An office building occupied by the technology firm Palantir in McLean, Virginia on October 11, 2014.
Image: associated press/Kris Tripplaar/Sipa USA

The U.S. Department of Labor filed a lawsuit against Palantir on Monday, alleging the secretive security firm discriminated against job applicants of Asian descent.

The agency said in the complaint that the company routinely denied qualified Asian candidates who applied to its software engineering division early in the hiring process while advancing their equally experienced non-Asian counterparts.

In the case of one engineering internship, the filing said, Palantir selected 17 non-Asian candidates and just four Asians from a pool of 130 applicants, nearly three quarters of whom were Asian.

The company also stands accused of using a hiring referral system that disproportionately favored non-Asians.
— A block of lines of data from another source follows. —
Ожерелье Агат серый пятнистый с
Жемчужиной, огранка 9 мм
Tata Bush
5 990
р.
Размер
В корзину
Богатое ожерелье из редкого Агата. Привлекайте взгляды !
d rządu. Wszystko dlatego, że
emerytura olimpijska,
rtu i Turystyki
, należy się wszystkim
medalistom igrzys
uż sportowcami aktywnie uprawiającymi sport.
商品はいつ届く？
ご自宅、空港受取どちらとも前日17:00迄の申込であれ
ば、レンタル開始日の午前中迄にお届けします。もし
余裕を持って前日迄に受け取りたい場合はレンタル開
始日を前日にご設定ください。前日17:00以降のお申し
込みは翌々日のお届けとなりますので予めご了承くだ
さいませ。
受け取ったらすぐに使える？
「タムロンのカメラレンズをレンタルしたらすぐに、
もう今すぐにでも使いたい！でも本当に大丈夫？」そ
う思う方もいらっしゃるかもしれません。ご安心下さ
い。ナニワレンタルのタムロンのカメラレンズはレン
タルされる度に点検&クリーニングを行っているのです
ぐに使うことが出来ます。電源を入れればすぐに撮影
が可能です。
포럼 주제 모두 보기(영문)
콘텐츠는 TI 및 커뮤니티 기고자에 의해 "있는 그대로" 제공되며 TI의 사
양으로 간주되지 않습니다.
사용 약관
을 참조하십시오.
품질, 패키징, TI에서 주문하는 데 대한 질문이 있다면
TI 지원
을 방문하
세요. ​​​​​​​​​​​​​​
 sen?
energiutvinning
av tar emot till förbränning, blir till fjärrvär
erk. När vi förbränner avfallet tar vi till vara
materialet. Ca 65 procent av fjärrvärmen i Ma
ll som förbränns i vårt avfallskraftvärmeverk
Resums from Asians who were considered were often discarded in the screening phase or after a preliminary telephone interview.
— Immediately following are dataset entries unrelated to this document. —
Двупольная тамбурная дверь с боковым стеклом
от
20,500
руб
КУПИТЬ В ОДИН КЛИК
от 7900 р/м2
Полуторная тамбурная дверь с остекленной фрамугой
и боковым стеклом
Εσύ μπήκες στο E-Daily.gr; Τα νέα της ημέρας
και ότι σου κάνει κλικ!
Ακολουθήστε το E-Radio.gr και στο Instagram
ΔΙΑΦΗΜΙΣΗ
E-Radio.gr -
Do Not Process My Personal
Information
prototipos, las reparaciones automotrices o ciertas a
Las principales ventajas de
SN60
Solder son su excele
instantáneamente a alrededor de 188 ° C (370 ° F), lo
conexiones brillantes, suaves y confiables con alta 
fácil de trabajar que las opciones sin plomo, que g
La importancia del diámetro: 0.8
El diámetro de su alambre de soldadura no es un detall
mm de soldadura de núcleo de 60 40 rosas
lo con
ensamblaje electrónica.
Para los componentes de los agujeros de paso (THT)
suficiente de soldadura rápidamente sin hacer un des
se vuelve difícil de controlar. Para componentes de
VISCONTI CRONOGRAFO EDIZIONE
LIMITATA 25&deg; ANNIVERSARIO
The department said it had tried to contact Palantir before filing, but the company didn’t cooperate.

The company didn’t immediately respond to an email from Mashable on Monday.

Palantir, named after an artifact in the Lord of the Rings series, uses data analytics to investigate signs of criminal wrongdoing or fraud for its diverse set of clients, which has included the Central Intelligence Agency an early investor in the company.
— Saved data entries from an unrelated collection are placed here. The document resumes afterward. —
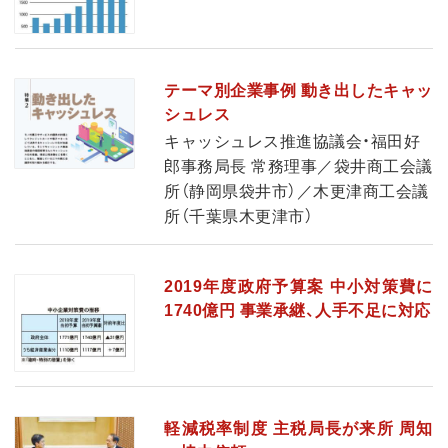
テーマ別企業事例 動き出したキャッ
シュレス
キャッシュレス推進協議会・福田好
郎事務局長 常務理事／袋井商工会議
所（静岡県袋井市）／木更津商工会議
所（千葉県木更津市）
2019年度政府予算案 中小対策費に
1740億円 事業承継、人手不足に対応
軽減税率制度 主税局長が来所 周知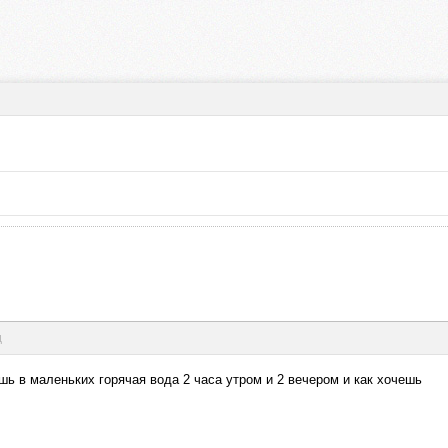
д
шь в маленьких горячая вода 2 часа утром и 2 вечером и как хочешь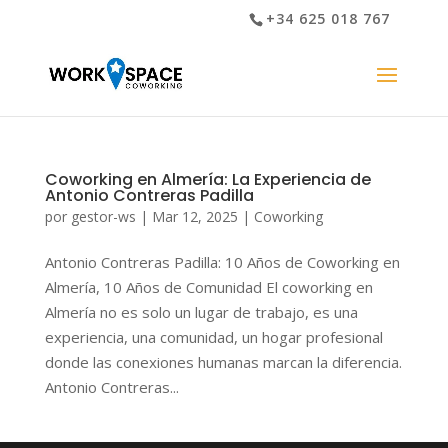
+34 625 018 767
Coworking en Almería: La Experiencia de
Antonio Contreras Padilla
por
gestor-ws
|
Mar 12, 2025
|
Coworking
Antonio Contreras Padilla: 10 Años de Coworking en
Almería, 10 Años de Comunidad El coworking en
Almería no es solo un lugar de trabajo, es una
experiencia, una comunidad, un hogar profesional
donde las conexiones humanas marcan la diferencia.
Antonio Contreras...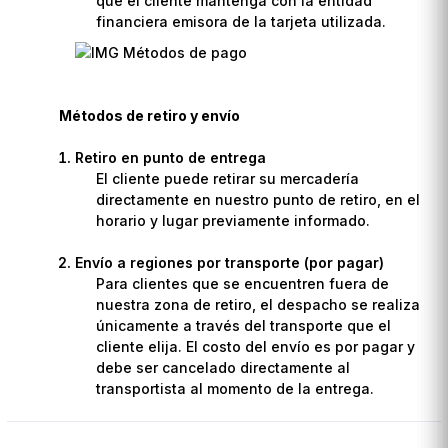
que el cliente mantenga con la entidad
financiera emisora de la tarjeta utilizada.
Métodos de retiro y envío
Retiro en punto de entrega
El cliente puede retirar su mercadería
directamente en nuestro punto de retiro, en el
horario y lugar previamente informado.
Envío a regiones por transporte (por pagar)
Para clientes que se encuentren fuera de
nuestra zona de retiro, el despacho se realiza
únicamente a través del transporte que el
cliente elija. El costo del envío es por pagar y
debe ser cancelado directamente al
transportista al momento de la entrega.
The actual inner workings at play are shrouded in such secrecy that it’s considered one of the most nebulous operations in Silicon Valley.

But some of those shadowy workings came to light earlier this year when Buzzfeed published a feature article in May which suggested the firm was hemorrhaging money and employees.

The company raised $880 million last year at a $20 billion valuation, placing it among the vaunted ranks of Silicon Valley’s elite “unicorn club” of startups valued at $1 billion or more.

It counts among its founders eccentric billionaire venture capitalist Peter Thiel, who’s been making headlines this year for his litigious quest to take down Gawker Media through proxy legal battles and for his backing of GOP presidential nominee Donald Trump.

The lawsuit is seeking reparations for affected individuals, including recoupment of lost wages.